● **EXERCISE GOAL**:
Pull out every line of the listing below where "document" appears.

● **ENTRIES SHOWN**:
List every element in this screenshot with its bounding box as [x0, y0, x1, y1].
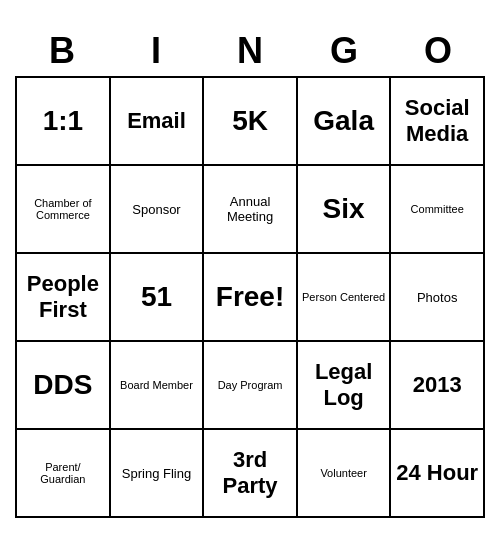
- bingo-cell: Email: [110, 77, 203, 165]
- bingo-cell: Gala: [297, 77, 391, 165]
- bingo-cell: Free!: [203, 253, 297, 341]
- header-n: N: [203, 26, 297, 76]
- table-row: 1:1Email5KGalaSocial Media: [16, 77, 484, 165]
- bingo-cell: Committee: [390, 165, 484, 253]
- bingo-cell: Chamber of Commerce: [16, 165, 110, 253]
- bingo-cell: 1:1: [16, 77, 110, 165]
- bingo-cell: DDS: [16, 341, 110, 429]
- header-o: O: [391, 26, 485, 76]
- bingo-cell: 3rd Party: [203, 429, 297, 517]
- header-i: I: [109, 26, 203, 76]
- bingo-cell: People First: [16, 253, 110, 341]
- header-g: G: [297, 26, 391, 76]
- bingo-cell: 24 Hour: [390, 429, 484, 517]
- header-b: B: [15, 26, 109, 76]
- bingo-cell: 51: [110, 253, 203, 341]
- bingo-cell: Photos: [390, 253, 484, 341]
- bingo-cell: Social Media: [390, 77, 484, 165]
- table-row: Chamber of CommerceSponsorAnnual Meeting…: [16, 165, 484, 253]
- bingo-cell: Six: [297, 165, 391, 253]
- table-row: Parent/ GuardianSpring Fling3rd PartyVol…: [16, 429, 484, 517]
- bingo-cell: Sponsor: [110, 165, 203, 253]
- bingo-cell: 5K: [203, 77, 297, 165]
- bingo-cell: Parent/ Guardian: [16, 429, 110, 517]
- bingo-cell: Annual Meeting: [203, 165, 297, 253]
- bingo-header: B I N G O: [15, 26, 485, 76]
- table-row: DDSBoard MemberDay ProgramLegal Log2013: [16, 341, 484, 429]
- bingo-cell: Day Program: [203, 341, 297, 429]
- bingo-cell: Board Member: [110, 341, 203, 429]
- bingo-cell: Volunteer: [297, 429, 391, 517]
- bingo-cell: Person Centered: [297, 253, 391, 341]
- bingo-cell: Legal Log: [297, 341, 391, 429]
- bingo-grid: 1:1Email5KGalaSocial MediaChamber of Com…: [15, 76, 485, 518]
- table-row: People First51Free!Person CenteredPhotos: [16, 253, 484, 341]
- bingo-cell: 2013: [390, 341, 484, 429]
- bingo-cell: Spring Fling: [110, 429, 203, 517]
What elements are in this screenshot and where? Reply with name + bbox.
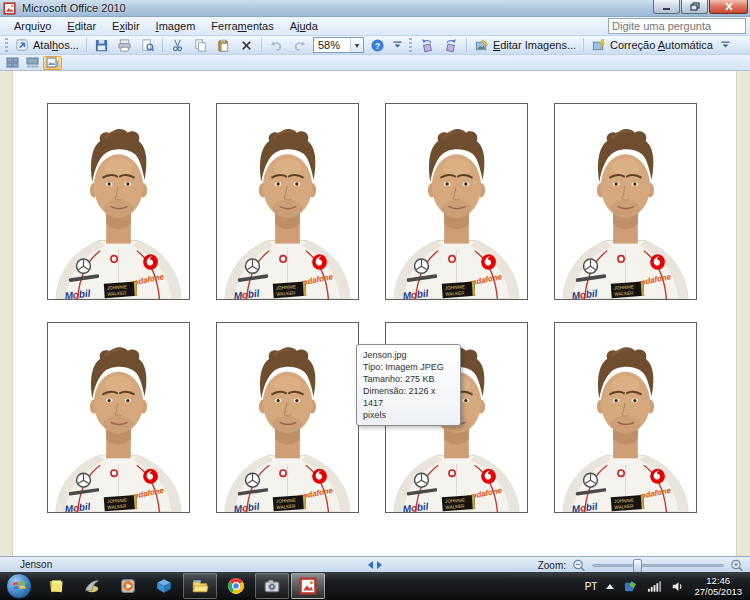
- pane-toggle-arrows[interactable]: [368, 561, 382, 569]
- taskbar-item-media-player[interactable]: [111, 573, 145, 599]
- zoom-control: Zoom:: [538, 557, 744, 573]
- tooltip-filename: Jenson.jpg: [363, 349, 454, 361]
- print-preview-icon: [140, 38, 155, 53]
- photo-thumbnail[interactable]: [385, 103, 528, 300]
- minimize-button[interactable]: [653, 0, 680, 14]
- menu-ferramentas[interactable]: Ferramentas: [203, 18, 281, 34]
- status-bar: Jenson Zoom:: [0, 556, 750, 572]
- shortcuts-icon: [15, 38, 30, 53]
- zoom-combobox[interactable]: 58% ▼: [313, 37, 364, 53]
- file-info-tooltip: Jenson.jpg Tipo: Imagem JPEG Tamanho: 27…: [356, 344, 461, 426]
- save-button[interactable]: [90, 37, 113, 54]
- zoom-slider-thumb[interactable]: [633, 559, 642, 573]
- windows-taskbar: PT 12:46 27/05/2013: [0, 572, 750, 600]
- zoom-label: Zoom:: [538, 560, 566, 571]
- tray-app-icon[interactable]: [623, 579, 638, 594]
- media-player-icon: [119, 577, 137, 595]
- taskbar-item-windows-explorer[interactable]: [183, 573, 217, 599]
- start-button[interactable]: [6, 573, 32, 599]
- autocorrect-button[interactable]: Correção Automática: [587, 37, 717, 54]
- cut-button[interactable]: [166, 37, 189, 54]
- ask-question-input[interactable]: [609, 20, 750, 32]
- taskbar-item-scan-utility[interactable]: [75, 573, 109, 599]
- rotate-left-icon: [419, 38, 435, 53]
- filmstrip-view-icon: [26, 57, 39, 68]
- help-button[interactable]: ?: [366, 37, 389, 54]
- network-icon[interactable]: [647, 580, 662, 593]
- print-button[interactable]: [113, 37, 136, 54]
- picture-manager-icon: [299, 577, 317, 595]
- google-chrome-icon: [227, 577, 245, 595]
- volume-icon[interactable]: [671, 580, 685, 593]
- document-canvas: [0, 71, 750, 556]
- dropbox-icon: [155, 577, 173, 595]
- show-hidden-icons-button[interactable]: [606, 584, 614, 589]
- photo-thumbnail[interactable]: [554, 103, 697, 300]
- language-indicator[interactable]: PT: [585, 581, 598, 592]
- windows-logo-icon: [11, 578, 27, 594]
- copy-button[interactable]: [189, 37, 212, 54]
- system-tray: PT 12:46 27/05/2013: [585, 572, 750, 600]
- chevron-left-icon[interactable]: [368, 561, 373, 569]
- zoom-out-icon[interactable]: [572, 559, 586, 572]
- scan-utility-icon: [83, 577, 101, 595]
- taskbar-item-screenshot-tool[interactable]: [255, 573, 289, 599]
- picture-manager-icon: [3, 2, 16, 15]
- chevron-down-icon[interactable]: ▼: [350, 38, 363, 52]
- print-preview-button[interactable]: [136, 37, 159, 54]
- toolbar-options-chevron[interactable]: [393, 41, 402, 49]
- photo-row-1: [47, 103, 697, 300]
- thumbnail-view-button[interactable]: [3, 56, 22, 70]
- menu-editar[interactable]: Editar: [59, 18, 104, 34]
- menu-arquivo[interactable]: Arquivo: [6, 18, 59, 34]
- print-icon: [117, 38, 132, 53]
- restore-button[interactable]: [681, 0, 708, 14]
- page-margin-left: [0, 71, 13, 556]
- chevron-down-icon: [721, 41, 730, 49]
- window-title: Microsoft Office 2010: [22, 2, 126, 14]
- close-icon: [724, 2, 734, 11]
- single-image-view-button[interactable]: [43, 56, 62, 70]
- taskbar-item-google-chrome[interactable]: [219, 573, 253, 599]
- cut-icon: [170, 38, 185, 53]
- photo-thumbnail[interactable]: [47, 322, 190, 513]
- shortcuts-button[interactable]: Atalhos...: [11, 37, 83, 54]
- photo-thumbnail[interactable]: [216, 322, 359, 513]
- rotate-left-button[interactable]: [415, 37, 439, 54]
- taskbar-item-sticky-notes[interactable]: [39, 573, 73, 599]
- menu-ajuda[interactable]: Ajuda: [282, 18, 326, 34]
- zoom-in-icon[interactable]: [730, 559, 744, 572]
- separator: [583, 38, 584, 52]
- rotate-right-button[interactable]: [439, 37, 463, 54]
- ask-question-box[interactable]: ▼: [608, 18, 746, 34]
- standard-toolbar: Atalhos...: [0, 36, 750, 55]
- clock-date: 27/05/2013: [694, 586, 742, 597]
- close-button[interactable]: [709, 0, 748, 14]
- sticky-notes-icon: [47, 577, 65, 595]
- paste-button[interactable]: [212, 37, 235, 54]
- thumbnail-view-icon: [6, 57, 19, 68]
- toolbar-options-chevron[interactable]: [721, 41, 730, 49]
- zoom-slider[interactable]: [592, 564, 724, 567]
- tooltip-dimension-2: pixels: [363, 409, 454, 421]
- edit-images-button[interactable]: Editar Imagens...: [470, 37, 580, 54]
- taskbar-item-dropbox[interactable]: [147, 573, 181, 599]
- photo-thumbnail[interactable]: [47, 103, 190, 300]
- toolbar-grip[interactable]: [5, 38, 8, 52]
- separator: [86, 38, 87, 52]
- clock[interactable]: 12:46 27/05/2013: [694, 575, 742, 597]
- delete-button[interactable]: [235, 37, 258, 54]
- svg-text:?: ?: [375, 40, 380, 50]
- photo-thumbnail[interactable]: [554, 322, 697, 513]
- menu-imagem[interactable]: Imagem: [148, 18, 204, 34]
- photo-thumbnail[interactable]: [216, 103, 359, 300]
- undo-button[interactable]: [265, 37, 288, 54]
- redo-button[interactable]: [288, 37, 311, 54]
- menu-bar: Arquivo Editar Exibir Imagem Ferramentas…: [0, 17, 750, 36]
- menu-exibir[interactable]: Exibir: [104, 18, 148, 34]
- separator: [261, 38, 262, 52]
- taskbar-item-picture-manager[interactable]: [291, 573, 325, 599]
- filmstrip-view-button[interactable]: [23, 56, 42, 70]
- chevron-right-icon[interactable]: [377, 561, 382, 569]
- toolbar-grip[interactable]: [409, 38, 412, 52]
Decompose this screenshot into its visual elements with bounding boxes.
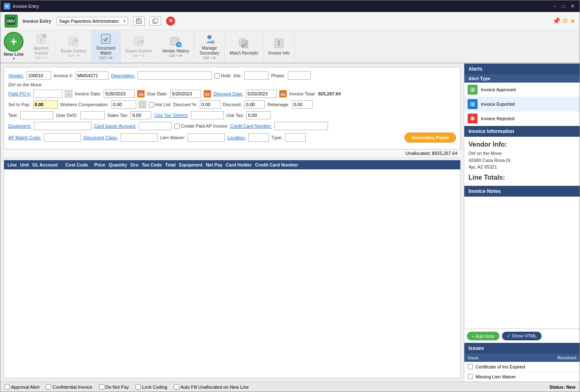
- vendor-history-button[interactable]: Vendor History Ctrl + H: [157, 30, 195, 62]
- hot-list-checkbox[interactable]: [149, 102, 154, 107]
- field-po-label[interactable]: Field PO #:: [8, 91, 31, 96]
- issues-col-headers: Issue Resolved: [464, 354, 580, 362]
- close-button[interactable]: ✕: [569, 2, 576, 10]
- credit-card-input[interactable]: [274, 122, 328, 130]
- approve-invoice-button[interactable]: $ ✓ ApproveInvoice Ctrl + A: [27, 30, 56, 62]
- svg-rect-4: [137, 21, 140, 23]
- invoice-information-header: Invoice Information: [464, 126, 580, 137]
- approval-alert-checkbox[interactable]: [5, 384, 10, 390]
- credit-card-label[interactable]: Credit Card Number:: [230, 124, 272, 128]
- user-def2-input[interactable]: [80, 111, 105, 119]
- equipment-label[interactable]: Equipment:: [8, 124, 31, 128]
- location-input[interactable]: [248, 133, 269, 142]
- card-issuer-input[interactable]: [139, 122, 172, 130]
- create-paid-ap-checkbox[interactable]: [174, 124, 180, 129]
- match-receipts-button[interactable]: Match Receipts: [225, 30, 264, 62]
- alert-row-rejected[interactable]: Invoice Rejected: [464, 112, 580, 126]
- equipment-input[interactable]: [34, 122, 92, 130]
- hold-label: Hold: [221, 73, 231, 78]
- new-line-button[interactable]: + New Line ▼: [0, 30, 27, 62]
- field-po-input[interactable]: [33, 90, 62, 98]
- auto-fill-checkbox[interactable]: [174, 384, 179, 390]
- alert-row-exported[interactable]: $ Invoice Exported: [464, 97, 580, 112]
- set-to-pay-input[interactable]: [33, 100, 58, 109]
- invoice-date-input[interactable]: [104, 90, 135, 98]
- col-line: Line: [6, 162, 19, 168]
- vendor-label[interactable]: Vendor:: [8, 73, 24, 78]
- lien-waiver-input[interactable]: [188, 133, 225, 142]
- add-note-button[interactable]: + Add Note: [467, 332, 499, 340]
- use-tax-district-input[interactable]: [191, 111, 224, 119]
- show-html-button[interactable]: ✓ Show HTML: [502, 332, 542, 340]
- new-line-circle: +: [4, 32, 24, 52]
- ap-match-input[interactable]: [44, 133, 81, 142]
- do-not-pay-checkbox[interactable]: [99, 384, 105, 390]
- sidebar-scroll[interactable]: Vendor Info: Dirt on the Move 42680 Casa…: [464, 137, 580, 382]
- discount-date-input[interactable]: [246, 90, 277, 98]
- col-gro: Gro: [129, 162, 140, 168]
- field-po-button[interactable]: ...: [65, 90, 72, 97]
- phase-input[interactable]: [288, 71, 311, 80]
- workers-comp-button[interactable]: 📋: [139, 101, 146, 108]
- notes-area[interactable]: [464, 197, 580, 329]
- lock-coding-checkbox[interactable]: [135, 384, 141, 390]
- unallocated-label: Unallocated:: [406, 151, 431, 156]
- type-input[interactable]: [285, 133, 306, 142]
- vendor-name-row: Dirt on the Move: [8, 82, 456, 87]
- description-label[interactable]: Description:: [111, 73, 135, 78]
- route-invoice-button[interactable]: $ Route Invoice Ctrl + R: [56, 30, 91, 62]
- workers-comp-input[interactable]: [112, 100, 136, 109]
- confidential-invoice-checkbox[interactable]: [46, 384, 51, 390]
- issue-cert-checkbox[interactable]: [468, 364, 473, 369]
- document-match-button[interactable]: $ DocumentMatch Ctrl + M: [91, 30, 121, 62]
- secondary-payee-button[interactable]: Secondary Payee: [404, 133, 456, 143]
- discount-input[interactable]: [244, 100, 265, 109]
- sales-tax-input[interactable]: [131, 111, 151, 119]
- top-toolbar: INV Invoice Entry Sage Paperless Adminis…: [0, 12, 580, 64]
- due-date-calendar-icon[interactable]: 📅: [204, 90, 211, 97]
- hold-checkbox[interactable]: [214, 73, 220, 78]
- card-issuer-label[interactable]: Card Issuer Account:: [94, 124, 136, 128]
- status-bar: Approval Alert Confidential Invoice Do N…: [0, 382, 580, 392]
- invoice-date-calendar-icon[interactable]: 📅: [137, 90, 145, 97]
- approval-alert-item: Approval Alert: [5, 384, 39, 390]
- col-unit: Unit: [19, 162, 31, 168]
- duplicate-button[interactable]: [150, 17, 161, 26]
- ap-match-label[interactable]: AP Match Code:: [8, 135, 41, 140]
- discount-date-calendar-icon[interactable]: 📅: [279, 90, 287, 97]
- invoice-info-button[interactable]: $ Invoice Info: [264, 30, 295, 62]
- star-icon[interactable]: ★: [570, 17, 575, 25]
- alert-row-approved[interactable]: $ Invoice Approved: [464, 83, 580, 97]
- save-button[interactable]: [133, 17, 145, 26]
- approve-invoice-label: ApproveInvoice: [33, 46, 49, 56]
- location-label[interactable]: Location:: [227, 135, 246, 140]
- cancel-button[interactable]: ✕: [166, 17, 175, 26]
- use-tax-input[interactable]: [246, 111, 271, 119]
- title-bar-left: IE Invoice Entry: [4, 3, 39, 10]
- retainage-input[interactable]: [292, 100, 313, 109]
- vendor-input[interactable]: [26, 71, 51, 80]
- svg-text:INV: INV: [7, 19, 15, 24]
- discount-date-label[interactable]: Discount Date:: [214, 91, 243, 96]
- gear-icon[interactable]: ⚙: [562, 17, 568, 25]
- job-input[interactable]: [244, 71, 269, 80]
- invoice-num-input[interactable]: [76, 71, 109, 80]
- document-class-input[interactable]: [121, 133, 158, 142]
- alert-rejected-icon: [468, 114, 478, 124]
- description-input[interactable]: [138, 71, 212, 80]
- manage-secondary-button[interactable]: ManageSecondary Ctrl + G: [195, 30, 225, 62]
- discount-pct-input[interactable]: [200, 100, 221, 109]
- col-equipment: Equipment: [177, 162, 204, 168]
- issue-lien-checkbox[interactable]: [468, 374, 473, 379]
- due-date-input[interactable]: [170, 90, 201, 98]
- export-invoice-button[interactable]: $ Export Invoice Ctrl + E: [121, 30, 157, 62]
- svg-text:✓: ✓: [42, 33, 46, 38]
- document-class-label[interactable]: Document Class:: [83, 135, 118, 140]
- minimize-button[interactable]: −: [551, 2, 558, 10]
- match-receipts-label: Match Receipts: [230, 51, 258, 56]
- restore-button[interactable]: □: [560, 2, 567, 10]
- user-dropdown[interactable]: Sage Paperless Administrator: [56, 17, 128, 25]
- use-tax-district-label[interactable]: 'Use Tax' District:: [154, 113, 188, 118]
- pin-icon[interactable]: 📌: [552, 17, 561, 25]
- test-input[interactable]: [20, 111, 53, 119]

● **ANSWER FOR THIS EXERCISE**:
- document-canvas: [0, 71, 750, 556]
- document-match-button[interactable]: $ DocumentMatch Ctrl + M: [91, 30, 121, 62]
- document-class-input[interactable]: [121, 133, 158, 142]
- document-class-label[interactable]: Document Class:: [83, 135, 118, 140]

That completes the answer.